Würdigung für ungarischen Hitler-Verbündeten Orbán wagt den Tabubruch

In Ungarn startet der Wahlkampf - und Viktor Orbán fischt am extrem rechten Rand: Der Premier würdigte Miklós Horthy als "Ausnahmestaatsmann". Dabei war Hitlers Verbündeter für schwere Verbrechen mitverantwortlich.

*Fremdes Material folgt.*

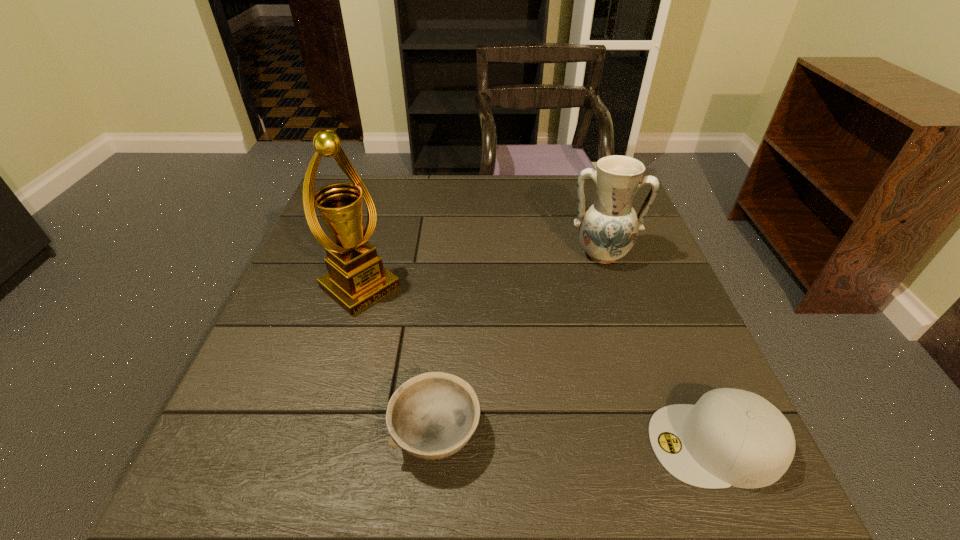 This screenshot has width=960, height=540. In order to click on bowl in this screenshot , I will do `click(433, 415)`.

You are a GUI agent. You are given a task and a screenshot of the screen. Output one action in this format:
    pyautogui.click(x=<x>, y=<y>)
    Task: Click on the shortest object
    This screenshot has height=540, width=960.
    Given the screenshot: What is the action you would take?
    pyautogui.click(x=433, y=415)

Where is `the second shortest object`? the second shortest object is located at coordinates (731, 437).

The image size is (960, 540). What are the coordinates of `the third shortest object` in the screenshot? It's located at 608,227.

The height and width of the screenshot is (540, 960). I want to click on the tallest object, so click(x=356, y=279).

You are a GUI agent. You are given a task and a screenshot of the screen. Output one action in this format:
    pyautogui.click(x=<x>, y=<y>)
    Task: Click on the award
    
    Given the screenshot: What is the action you would take?
    pyautogui.click(x=356, y=279)

At what (x,y) coordinates should I click in order to perform the action: click on free space located on the right of the shortest object. Please return your answer as a coordinate pair (x, y). Looking at the image, I should click on (684, 434).

You are a GUI agent. You are given a task and a screenshot of the screen. Output one action in this format:
    pyautogui.click(x=<x>, y=<y>)
    Task: Click on the free space located 0.330m on the front-facing side of the cap
    The width and height of the screenshot is (960, 540).
    Given the screenshot: What is the action you would take?
    pyautogui.click(x=460, y=444)

Locate an element on the screen. The height and width of the screenshot is (540, 960). vacant position located 0.280m on the front-facing side of the cap is located at coordinates (489, 444).

Identify the location of vacant space located on the front-facing side of the cap. (523, 444). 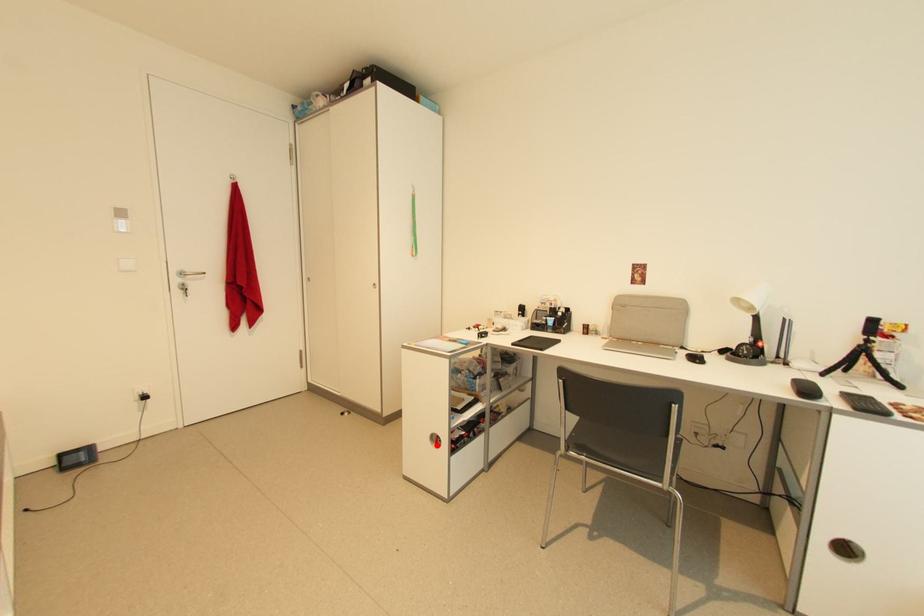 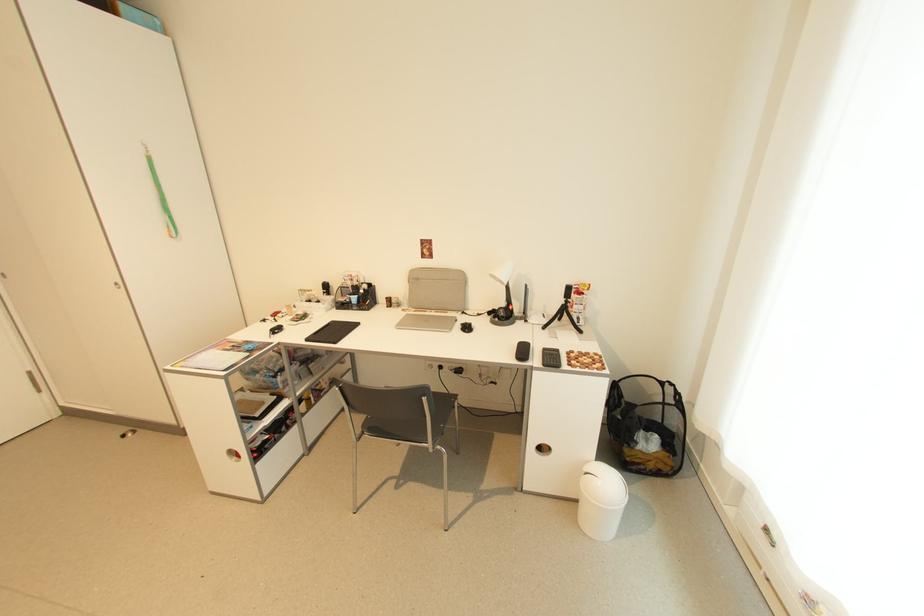 Question: I am providing you with two images of the same scene from different viewpoints. A red point is shown in image1. For the corresponding object point in image2, is it positioned nearer or farther from the camera?

Choices:
 (A) Nearer
 (B) Farther

Answer: (A) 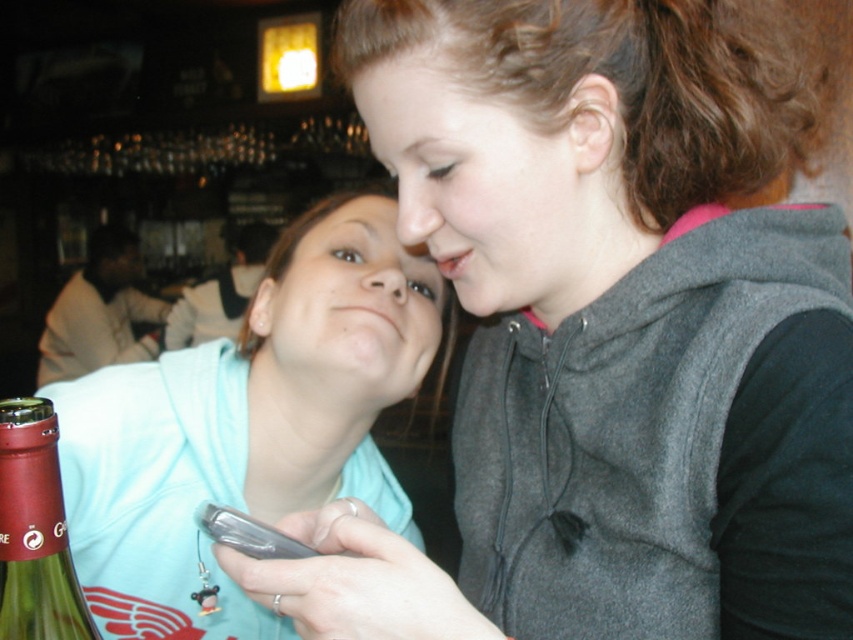 Question: Which point is farther to the camera?

Choices:
 (A) light blue hoodie at center
 (B) green glass bottle at lower left

Answer: (A)

Question: Where is light blue hoodie at center located in relation to green glass bottle at lower left in the image?

Choices:
 (A) right
 (B) left

Answer: (A)

Question: Can you confirm if light blue hoodie at center is positioned above green glass bottle at lower left?

Choices:
 (A) no
 (B) yes

Answer: (B)

Question: Among these objects, which one is farthest from the camera?

Choices:
 (A) light blue hoodie at center
 (B) green glass bottle at lower left

Answer: (A)

Question: Which of the following is the closest to the observer?

Choices:
 (A) (294, 435)
 (B) (45, 531)

Answer: (B)

Question: Can you confirm if light blue hoodie at center is positioned below green glass bottle at lower left?

Choices:
 (A) yes
 (B) no

Answer: (B)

Ungarischer Premier Viktor Orbán
REUTERS

Ungarischer Premier Viktor Orbán


Er war ein erklärter Antisemit und lange Zeit treuer Verbündeter Adolf Hitlers. Er unterzeichnete zahlreiche spezifisch antijüdische Gesetze. Und er war mitverantwortlich für die Deportation von rund 600.000 ungarischen Juden in deutsche Vernichtungslager: der Reichsverweser Miklós Horthy, Ungarns autoritäres Staatsoberhaupt der Zwischenkriegszeit. Ihn offen zu verherrlichen, wagte der ungarische Ministerpräsident Viktor Orbán bisher nicht. Doch dieser Tage nannte er Horthy einen "Ausnahmestaatsmann". Es war kein Ausrutscher: Trotz heftiger Kritik in Ungarn und im Ausland bekräftigte Orbán nun ausdrücklich, dass er an seiner positiven Einschätzung Horthys festhalte.

Der Premier machte die Bemerkung über Horthy Mitte vergangener Woche bei der feierlichen Übergabe eines renovierten historischen Gebäudes in Budapest. In einer Rede würdigte er die Verdienste Horthys und anderer ungarischer Politiker der Zwischenkriegszeit um den Wiederaufbau Ungarns nach dem Ersten Weltkrieg und nach dem Frieden von Trianon (1920). Durch diesen hatte Ungarn zwei Drittel seines Staatsgebiets an seine Nachbarländer verloren.

Trotz des "Schocks von Trianon" habe man "vom Boden aufstehen und ein erfolgreiches Land aufbauen" können, sagte Orbán. Dies sei einigen "Ausnahmestaatsmännern", darunter Miklós Horthy, zu verdanken, die der "Nation gedient und sie angeführt" hätten. Auch Ungarns "trauriges Engagement" im Zweiten Weltkrieg könne Horthys Beurteilung "nicht überschatten", so Orbán.

Adolf Hitler (rechts) im Jahr 1938 mit Miklos Horthy (2. v. l.)
AFP

Adolf Hitler (rechts) im Jahr 1938 mit Miklos Horthy (2. v. l.)

Dessen Mitverantwortung am Holocaust erwähnte Orbán nicht. Horthy hatte den Abtransport von ungarischen Juden außerhalb Budapests in deutsche Vernichtungslager gebilligt. Erst als ab Juli 1944 auch die Budapester Juden abtransportiert werden sollten, widersetzte er sich.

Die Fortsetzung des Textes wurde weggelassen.